Notes from VEGA is a solo exhibition by artist A.J. McClenon. The exhibition features work from McClenon’s ongoing VEGA series, imagining an aqueous Black future, parallel universes and an escape route fleeing from anti-Blackness, climate change and the destructive forces of capitalism and systemic racism. When the earth is no longer able to sustain their livelihoods and options are limited, they return to water—the source of life. Viewers are invited to take a glimpse into VEGA through sculptures, writings, diagrams, collages and videos that begun during McClenon’s 2019 residency at Hyde Park Art Center.
The exhibition is curated by Gervais Marsh, Curatorial Fellow, in collaboration with A.J. McClenon.
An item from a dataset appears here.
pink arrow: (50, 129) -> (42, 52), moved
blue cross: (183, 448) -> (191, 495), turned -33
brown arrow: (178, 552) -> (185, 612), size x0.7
Image Below: A.J. McClenon, Deep Surface: Salivary Gland and Cornrow Map Study from page 885, 2021, mixed media collage/drawing, 32 x 27 x 4.5 inches inches
About A.J. McClenon
A.J. McClenon is a multi-disciplinary artist born and raised in Washington, DC and currently residing in Chicago. They earned an MFA from the School of the Art Institute of Chicago (2014). A.J. has performed and shown work throughout the US, at institutions including Steppenwolf, The Promontory, Woman Made Gallery, Echo Park Film Center, Chicago Filmmakers, Fine Art Complex 1101, and Longwood Arts Center. They are a co-founder of F4F, a domestic venue that cultivates a femme community, centers blackness, and expands upon understandings of what domestic space can be. A.J. was a participant in the HPAC Center Program and Residency in 2019.
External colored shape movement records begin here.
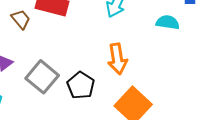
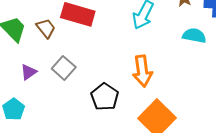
gray square: (42, 77) -> (64, 68), moved, size x0.7

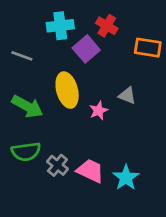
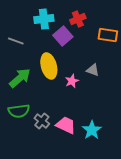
red cross: (107, 26) -> (78, 19), turned 35
green arrow: (27, 106) -> (20, 78), turned -70

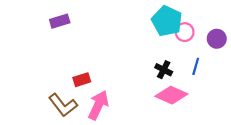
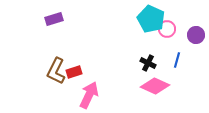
brown L-shape: (63, 105) -> (56, 71), moved, turned 64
McClenon is passionate about teaching and community collaborations with the goal that all the memories and histories that are said to have “too many Black people,” are told and retold again. As a means to uphold these stories, they create performances, installations, objects, sounds, visuals, and writings. These creations often revolve around an interest in water and aquatic life, escapism, Blackness, science, grief, US history, and the global future. A.J. is deeply invested in leveling the hierarchies of truth and using personal narrative to speak on political and cultural amnesia, and their absurdities.